On remounting the elephant, a deer sprang up from the long grass close by and crossed the track. Six minutes later I crossed the Meh Khum, or golden river, 80 feet broad and 9 feet deep, with 3½ feet of water; and three-quarters of a mile from the pagoda, entered the fortifications which enclose the west central gate of Kiang Hsen. The gate opens on to one of the main streets of the city, along which we passed amidst numerous ruins of religious buildings, and a few clusters of recently built houses, to the sala or rest-house, which we occupied during our stay. The sala is situated 1274 feet to the west of the Meh Kong, or Cambodia river, 393 miles from Hlineboay, 1097 feet above the sea, and only 89 feet higher than Zimmé.

CHAPTER XVIII.

THE MEH KONG AT KIANG HSEN—RINGWORM—EXTENSIVE RUINS—DESCRIPTION OF CITY—IMPORTANCE OF SITUATION FOR TRADE—CHINESE SETTLERS FROM SSUCHUAN, KWEICHAU, AND YUNNAN—PROJECTED RAILWAY—SURVEYS BEING MADE BY KING OF SIAM—EXCURSIONS FROM KIANG HSEN—TEAK-FORESTS—ROBBING AN IMAGE—LEGEND OF KIANG MEE-ANG—ANCIENT CITIES—COMPARISON BETWEEN ANCIENT BRITONS AND SHANS—ANCIENT PRINCIPALITY OF TSEN—KIANG HUNG—DESTRUCTION OF KIANG HSEN—CARRIED AWAY CAPTIVES—TREACHERY IN WAR—POPULATION OF ZIMMÉ CHIEFLY SLAVES—KIANG HSEN REOCCUPIED IN 1881—RESETTLING IT—ACTION OF KING OF SIAM—FRIENDLY FOOTING OF MISSIONARIES—VIEW ACROSS THE KIANG HSEN PLAIN—FLOODED COUNTRY—LEAVE FOR KIANG HAI—A WHITE ELEPHANT—BRANCHES AS SUNSHADES—ELEPHANT-FLIES—EMIGRANTS FROM LAPOON—BEAUTIFUL SCENERY—MR ARCHER’S DESCRIPTION OF TRAFFIC ALONG THE ROUTE.

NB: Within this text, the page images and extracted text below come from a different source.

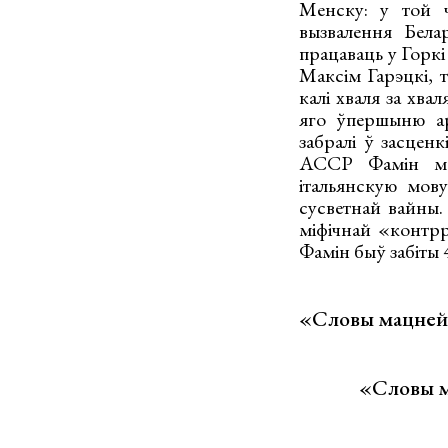
Менску: у той 
вызвалення Белар
працаваць у Горкі
Максім Гарэцкі, 
калі хваля за хва
яго ўпершыню ар
забралі ў засцен
АССР Фамін меў
італьянскую мов
сусветнай вайны.
міфічнай «контрр
Фамін быў забіты 
«Словы мацней»
«Словы м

Whilst the elephants were being unloaded and the servants were preparing breakfast, the Chow Phya, or district officer of Kiang Hai, who had been deputed to accompany us to Kiang Hsen, went to the Chow Hluang’s to inform him of our arrival, and we strolled to the bank of the Meh Kong, the Cambodia river of the French, to see the view.

We found ourselves a few miles above the entrance of the Meh Khoke, which is here separated from the Meh Khum by a long hillock, called Loi Chan (the steep hill). Just below the mouth of the Meh Khoke, the Meh Kong commences its great eastern bend, which stretches through two degrees of latitude to Luang Prabang.

The distance between Kiang Hsen and Luang Prabang by boat is about 200 miles, and the journey was performed by Dr M‘Gilvary in six days. The first day’s journey took him to Kiang Khong, a city of two or three thousand inhabitants, and the capital of a district under Muang Nan. In describing the river between Kiang Khong and Luang Prabang he says: “The river is a mile wide in places, and where the channel is narrowed it rushes along with frightful rapidity. Mountains rise from either bank to the height of three or four thousand feet. The river fills the bottom of a long winding valley, and as we glided swiftly down it there seemed to move by us the panorama of two half-erect, ever-changing landscapes of woodland verdure and blossom. Only as we neared the city did we see rough and craggy mountain-peaks and barren towering precipices.”